What can employers do to help mitigate an absence? Implement proper lifting programs and encourage movement, as well as assistive lifting wearables for work that involves high amounts of overhead activities.
3. Low back pain: Pain, muscle tension or stiffness in the lower back area. The diagnosis of pain is often used in the medical community as a placeholder when there’s not yet a clear reason because pain is more accurately considered a symptom. In 2020, 41% of workers’ compensation low back injuries occurred within the worker’s first year of employment.
What can employers do to help mitigate an absence? Similar to lumbar sprains, proper physical conditioning evaluations and lifting programs can be key. Ensure proper ergonomics are followed.
2. Joint pain: Overly stretched or torn ligament, potentially allowing the bones within the joint to become unstable. This is another diagnosis often used until a proper diagnosis can be determined. The Hartford’s claims data shows this occurs evenly between both men and women.
What can employers do to help mitigate an absence? Consider offering gym memberships and wellness programs to promote overall health. Normalize warm-up stretching prior to a shift and before high-demand work tasks – offer proper time and space to do so.
1. Meniscal tear: Damage to the c-shaped cartilage between the tibia and femur in the knee. This is one of the most common injuries causing workplace absences and occurs more frequently in men.
What can employers do to help mitigate an absence? Promote overall health and wellness programs for your employees. Consider modification of work activities that may require pivoting that could cause torquing of the knee joint. Proper physical conditioning can also be key. As with other injuries, consider offering a time and place to stretch and warm up before a shift.

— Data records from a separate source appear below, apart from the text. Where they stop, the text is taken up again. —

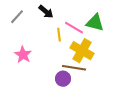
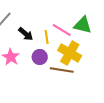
black arrow: (46, 12) -> (26, 34), moved
purple circle: (63, 79) -> (40, 57), moved

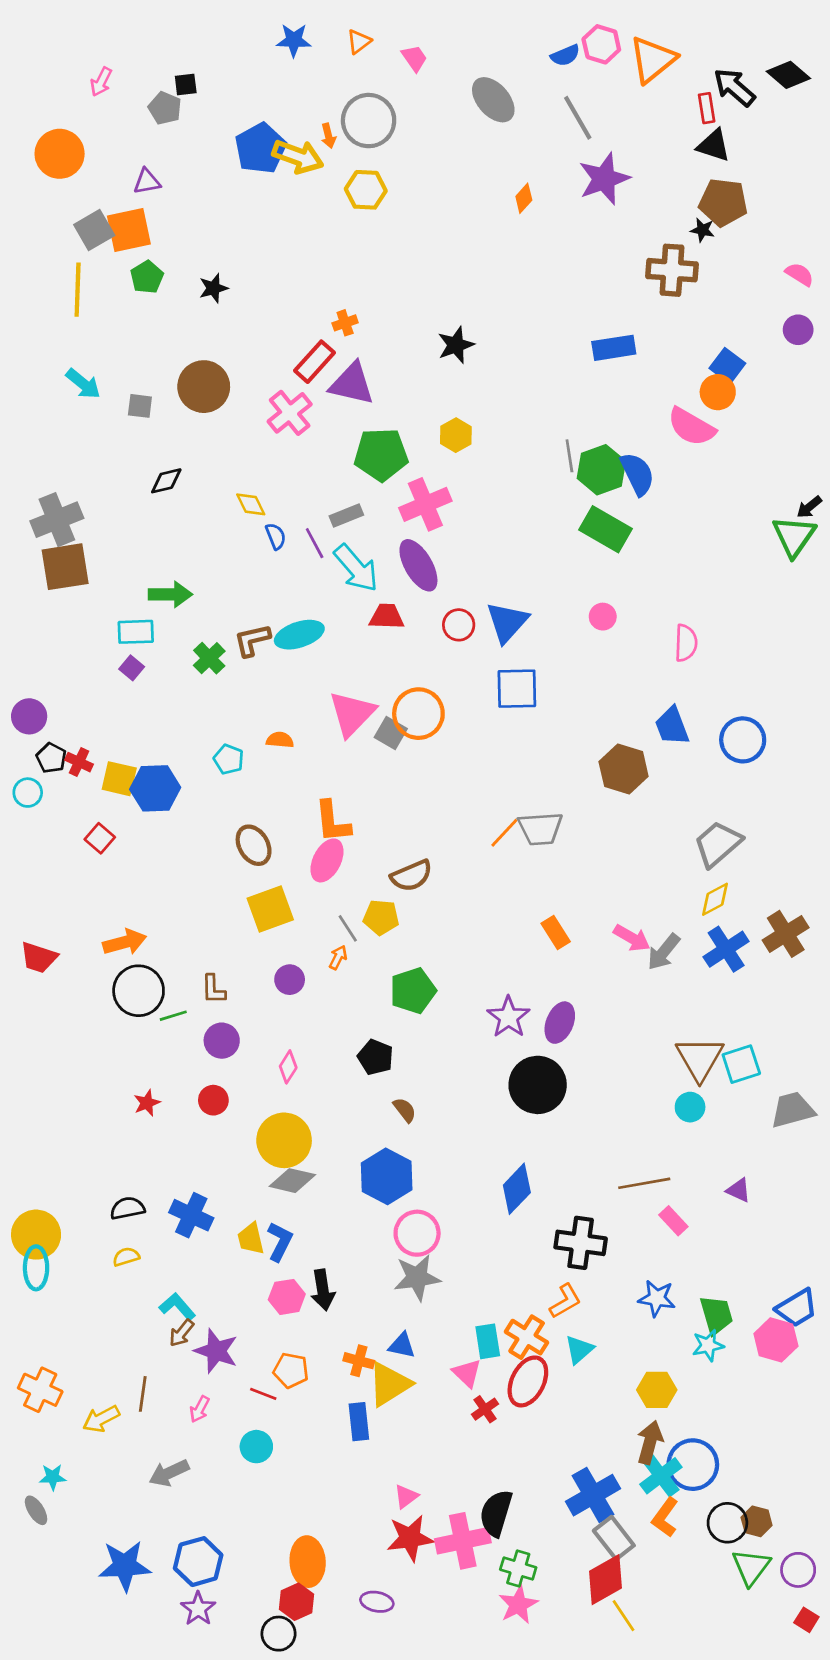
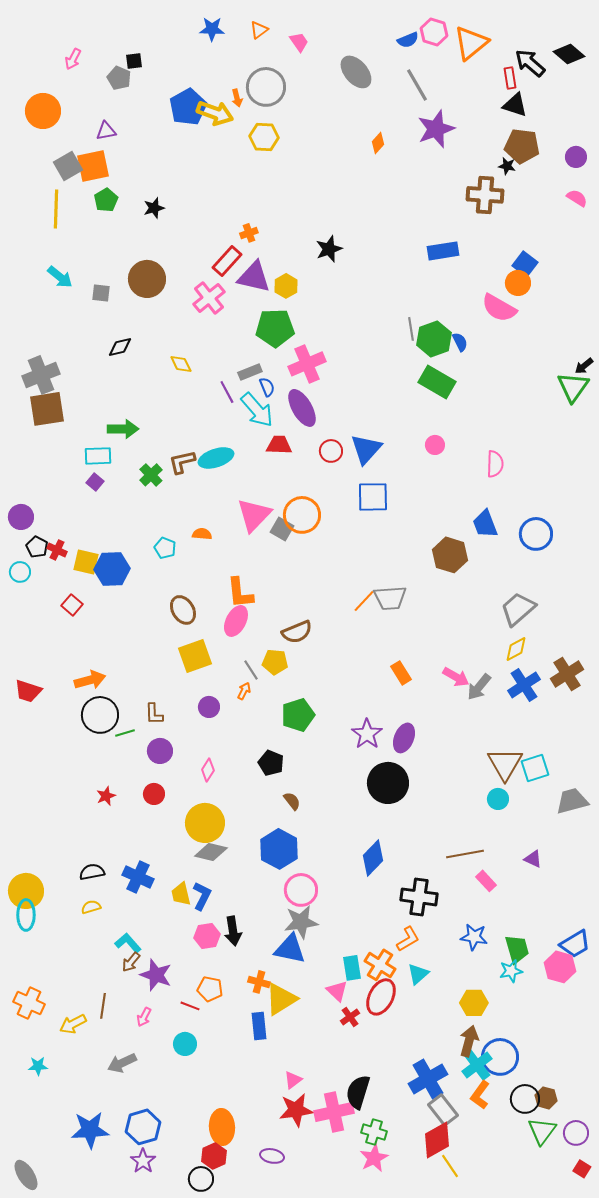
purple circle: (798, 330) -> (576, 157), moved
yellow hexagon: (456, 435) -> (286, 286), moved
blue semicircle: (637, 474) -> (460, 342), size x0.6
blue semicircle: (276, 536) -> (267, 387), moved
blue triangle: (402, 1345) -> (290, 949), moved, size x1.6
gray ellipse: (36, 1510) -> (26, 1175), moved, size x1.4

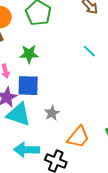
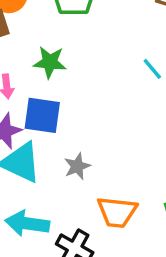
orange trapezoid: (78, 137) -> (117, 212), turned 50

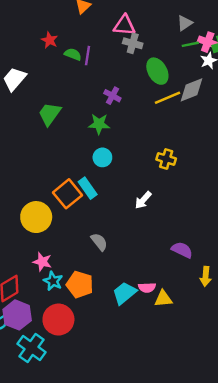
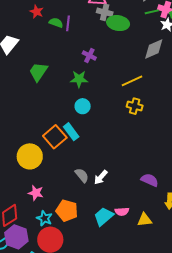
green ellipse: (157, 71) -> (118, 23), moved, turned -50
yellow line: (168, 98) -> (132, 81), moved
white arrow: (143, 200) -> (101, 177), moved
cyan star: (53, 281) -> (44, 218), moved
yellow triangle: (163, 299) -> (144, 220), moved

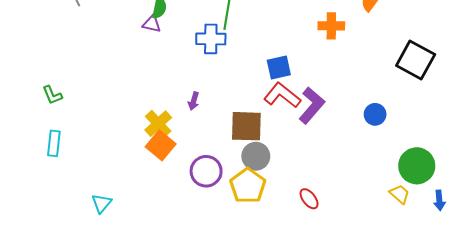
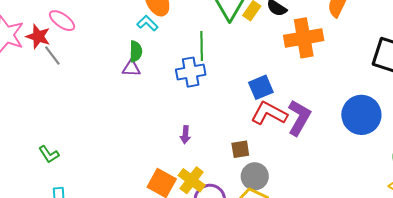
orange cross: (331, 26) -> (304, 38), size x1.5
blue circle: (375, 114) -> (361, 115), size x1.8
yellow cross: (158, 124) -> (192, 180), moved
brown square: (246, 126) -> (240, 149), size x0.6

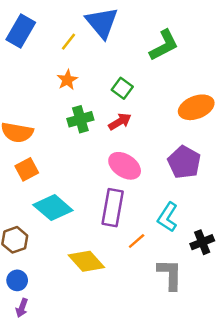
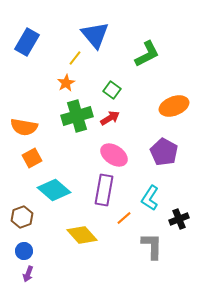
yellow line: (68, 42) -> (75, 58), moved
green cross: (80, 119) -> (77, 116), size x1.4

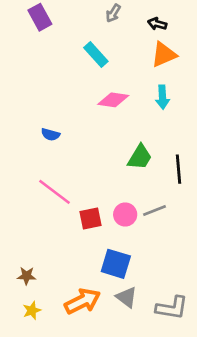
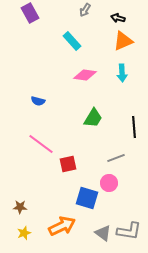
green trapezoid: (140, 157) -> (93, 118), moved
pink circle: (125, 214) -> (109, 183), moved
gray triangle: (126, 297) -> (103, 233), moved

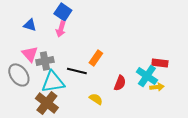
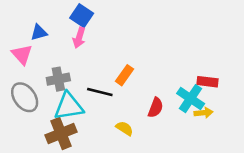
blue triangle: (30, 25) -> (39, 32), turned -32
pink triangle: (30, 54) -> (22, 54), moved
brown cross: (47, 103) -> (61, 134), turned 30

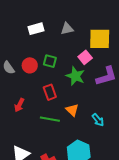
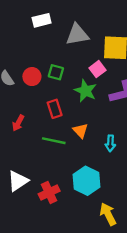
white rectangle: (36, 29) -> (42, 20), moved
gray triangle: (67, 29) -> (77, 35), size x1.5
cyan arrow: (98, 120) -> (110, 143), turned 40

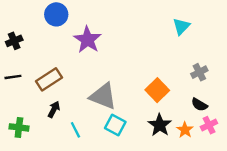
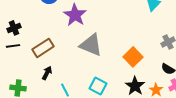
black cross: (14, 41) -> (14, 28), moved
gray triangle: (103, 96) -> (91, 45), moved

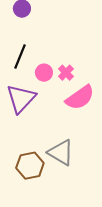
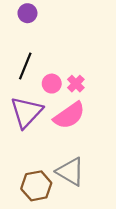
pink semicircle: (80, 98) -> (69, 115), moved

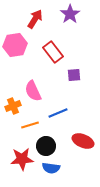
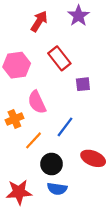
pink hexagon: (15, 45) -> (17, 65), moved
blue line: (58, 113) -> (65, 127), turned -30
orange line: (30, 125) -> (34, 140), turned -30
red star: (22, 159) -> (19, 192), moved

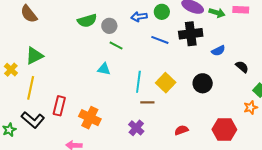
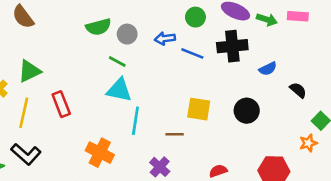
blue arrow: (139, 17) -> (165, 38), moved
green line: (116, 46) -> (117, 62), moved
cyan triangle: (104, 69) -> (119, 90), size x1.5
cyan line: (138, 82) -> (135, 121), moved
yellow square: (166, 83) -> (199, 109), turned -36
red rectangle: (59, 106) -> (61, 104), moved, turned -36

Despite best efforts, injuries and absences happen. Early findings from The Hartford’s data show a correlation between manager-employee communication and a faster return to work. We are still studying this, but the bottom line is, employers can encourage managers to stay in touch with employees on leave, conveying messages of empathy and hope.
* Analysis includes The Hartford’s 2020 Short-term Disability and Workers’ Compensation Claim data, excluding pregnancy and COVID-19 claims. A cross-functional team including medical and analytics experts reviewed the data to determine the most frequently occurring absences that could potentially be impacted and/or prevented by employers and employees.